VIGESIMOSEXTO DOMINGO ORDINARIO
(Ezequiel
18:25-28; Filipenses 2:1-11; Mateo 21:28-32)
Cuando
fue elegido, el papa Francisco hizo algo insólito. No ocupó los apartamentos papales en el Palacio
Apostólico como se esperaba. Más bien, hizo
su residencia en la Casa San Marta, que sirve como un albergue para visitantes
al Vaticano. Fue más que un gesto de la
humildad que caracteriza este papa. Fue
un testimonio vivo y continuo de su opción para acompañar a la gente. Él mismo dijo: “No puedo vivir solo. Debo vivir mi vida con los demás”. Se puede detectar esta misma postura en la
Carta a los Filipenses de que viene la segunda lectura hoy.
Aunque
es corta, la Carta a los Filipenses refleja a San Pablo con todas de sus
virtudes. Se presenta como un padre solícito
en la lectura presente. Dice: “…si ustedes me profesan un afecto entrañable, llénenme de alegría
teniendo todos una misma manera de pensar, un mismo amor…” En otra parte de la
carta Pablo se prueba como teólogo trinitario.
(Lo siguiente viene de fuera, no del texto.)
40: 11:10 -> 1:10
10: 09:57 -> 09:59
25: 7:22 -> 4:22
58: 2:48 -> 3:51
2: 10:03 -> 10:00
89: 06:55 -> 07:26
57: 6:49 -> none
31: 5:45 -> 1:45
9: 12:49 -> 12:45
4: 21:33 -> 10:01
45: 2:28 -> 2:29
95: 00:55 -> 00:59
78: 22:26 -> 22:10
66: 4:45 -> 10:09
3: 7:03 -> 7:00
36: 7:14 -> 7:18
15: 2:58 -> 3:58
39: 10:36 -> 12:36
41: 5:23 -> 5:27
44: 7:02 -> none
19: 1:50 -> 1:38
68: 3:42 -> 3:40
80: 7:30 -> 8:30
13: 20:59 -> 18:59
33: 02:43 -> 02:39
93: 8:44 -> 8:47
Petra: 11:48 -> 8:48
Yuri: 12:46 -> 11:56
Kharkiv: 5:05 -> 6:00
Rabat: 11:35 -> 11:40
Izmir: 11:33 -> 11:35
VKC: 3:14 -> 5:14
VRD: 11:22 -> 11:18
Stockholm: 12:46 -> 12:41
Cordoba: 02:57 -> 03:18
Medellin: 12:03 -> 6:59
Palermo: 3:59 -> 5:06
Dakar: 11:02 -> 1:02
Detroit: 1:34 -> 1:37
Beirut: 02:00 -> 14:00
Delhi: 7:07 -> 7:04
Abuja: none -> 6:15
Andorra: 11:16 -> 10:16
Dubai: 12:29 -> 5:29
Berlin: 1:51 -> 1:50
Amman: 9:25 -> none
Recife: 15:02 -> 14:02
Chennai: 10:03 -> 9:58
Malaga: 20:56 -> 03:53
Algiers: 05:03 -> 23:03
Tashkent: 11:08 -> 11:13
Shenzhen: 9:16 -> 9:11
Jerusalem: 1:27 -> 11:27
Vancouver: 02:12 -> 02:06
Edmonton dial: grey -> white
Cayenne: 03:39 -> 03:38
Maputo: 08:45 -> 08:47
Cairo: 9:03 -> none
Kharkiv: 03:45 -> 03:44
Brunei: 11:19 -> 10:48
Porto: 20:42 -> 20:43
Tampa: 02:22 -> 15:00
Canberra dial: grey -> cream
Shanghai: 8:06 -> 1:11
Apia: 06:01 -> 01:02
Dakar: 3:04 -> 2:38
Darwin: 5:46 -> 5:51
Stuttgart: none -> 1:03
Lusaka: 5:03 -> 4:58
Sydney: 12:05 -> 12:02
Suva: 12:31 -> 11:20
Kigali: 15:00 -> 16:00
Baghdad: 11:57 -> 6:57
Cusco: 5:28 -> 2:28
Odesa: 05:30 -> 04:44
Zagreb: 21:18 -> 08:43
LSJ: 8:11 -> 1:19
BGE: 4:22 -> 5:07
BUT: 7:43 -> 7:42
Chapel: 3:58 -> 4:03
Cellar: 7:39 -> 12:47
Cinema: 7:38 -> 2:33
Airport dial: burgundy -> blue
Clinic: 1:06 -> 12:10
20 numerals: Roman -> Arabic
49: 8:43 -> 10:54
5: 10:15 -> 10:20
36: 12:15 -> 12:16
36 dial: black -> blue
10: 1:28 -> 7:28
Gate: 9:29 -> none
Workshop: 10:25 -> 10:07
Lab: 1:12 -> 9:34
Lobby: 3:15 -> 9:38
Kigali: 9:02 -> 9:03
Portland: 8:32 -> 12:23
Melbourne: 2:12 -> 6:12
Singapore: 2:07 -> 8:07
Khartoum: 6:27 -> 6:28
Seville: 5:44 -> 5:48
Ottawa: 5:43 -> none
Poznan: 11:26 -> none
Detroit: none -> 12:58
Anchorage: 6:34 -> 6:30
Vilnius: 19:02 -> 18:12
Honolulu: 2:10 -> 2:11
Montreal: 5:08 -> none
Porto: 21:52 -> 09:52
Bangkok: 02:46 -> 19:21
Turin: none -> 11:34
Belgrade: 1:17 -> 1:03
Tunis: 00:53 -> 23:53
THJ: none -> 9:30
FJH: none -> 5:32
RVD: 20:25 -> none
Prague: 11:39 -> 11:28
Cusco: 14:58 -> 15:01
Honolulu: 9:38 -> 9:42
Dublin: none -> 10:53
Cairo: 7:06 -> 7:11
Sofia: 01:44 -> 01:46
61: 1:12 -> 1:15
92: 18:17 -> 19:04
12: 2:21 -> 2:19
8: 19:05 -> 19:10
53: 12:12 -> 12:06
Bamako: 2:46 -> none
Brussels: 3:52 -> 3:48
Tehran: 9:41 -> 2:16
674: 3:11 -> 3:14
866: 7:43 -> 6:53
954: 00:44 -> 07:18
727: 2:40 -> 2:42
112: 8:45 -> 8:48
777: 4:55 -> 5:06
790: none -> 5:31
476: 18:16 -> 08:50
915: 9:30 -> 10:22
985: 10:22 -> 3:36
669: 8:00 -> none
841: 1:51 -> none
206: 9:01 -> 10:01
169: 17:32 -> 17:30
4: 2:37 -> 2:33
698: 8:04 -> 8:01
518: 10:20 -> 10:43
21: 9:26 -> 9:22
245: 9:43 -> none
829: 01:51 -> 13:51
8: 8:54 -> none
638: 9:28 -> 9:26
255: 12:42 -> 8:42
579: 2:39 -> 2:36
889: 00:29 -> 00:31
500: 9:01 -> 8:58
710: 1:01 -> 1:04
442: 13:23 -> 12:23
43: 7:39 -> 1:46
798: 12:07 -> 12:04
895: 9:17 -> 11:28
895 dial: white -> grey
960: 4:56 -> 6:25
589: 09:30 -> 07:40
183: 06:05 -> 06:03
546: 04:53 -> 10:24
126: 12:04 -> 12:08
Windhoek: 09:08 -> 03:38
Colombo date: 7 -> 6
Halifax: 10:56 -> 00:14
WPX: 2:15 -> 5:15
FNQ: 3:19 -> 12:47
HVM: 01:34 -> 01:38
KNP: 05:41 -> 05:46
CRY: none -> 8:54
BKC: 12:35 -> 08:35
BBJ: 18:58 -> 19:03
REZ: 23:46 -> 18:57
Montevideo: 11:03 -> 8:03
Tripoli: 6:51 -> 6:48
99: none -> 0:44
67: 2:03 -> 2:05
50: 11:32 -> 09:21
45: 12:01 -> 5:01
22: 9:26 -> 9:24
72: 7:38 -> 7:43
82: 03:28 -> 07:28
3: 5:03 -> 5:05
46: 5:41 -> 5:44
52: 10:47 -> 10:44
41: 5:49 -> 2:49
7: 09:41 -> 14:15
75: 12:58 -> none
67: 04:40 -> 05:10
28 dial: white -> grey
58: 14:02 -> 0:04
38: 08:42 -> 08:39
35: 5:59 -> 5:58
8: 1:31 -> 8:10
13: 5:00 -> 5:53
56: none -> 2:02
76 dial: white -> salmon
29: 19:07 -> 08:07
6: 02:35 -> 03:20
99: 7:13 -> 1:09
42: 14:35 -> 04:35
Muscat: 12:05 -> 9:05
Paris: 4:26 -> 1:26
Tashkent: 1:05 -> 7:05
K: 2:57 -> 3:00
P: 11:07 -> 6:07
Escribe: “…los verdaderos circuncidados somos nosotros, los que adoramos
a Dios movidos por su Espíritu, y nos alegramos de ser de Cristo Jesús…” Sobre todo la Carta a los Filipenses pone en
manifiesto el gran amor de Pablo para Cristo.
Cuenta: “Lo que quiero es conocer a Cristo, sentir en mí el poder de su
resurrección, tomar parte en sus sufrimientos y llegar a ser como él en su
muerte…”.
Es evidente que se
motiva la carta algunas dificultades y tribulaciones en la comunidad. En primer lugar hubo la rivalidad entre los
cristianos mismos. Pablo menciona cómo
dos mujeres, Evodia y Síntique, que le ayudaron en la evangelización, ya no se llevan
bien. También indica que los paganos
persiguen a la comunidad como lo maltrataron a él y Silas cuando llegaron allá
por primera vez. Finalmente Pablo critica a
aquellos que profesan la fe en Cristo pero, no obstante, insisten en la
circuncisión judía.
Podemos ver semejantes
tensiones en nuestras comunidades cristianas hoy en día. Todavía hay algunos que sienten que sus
aportes valgan más que aquellos de los demás.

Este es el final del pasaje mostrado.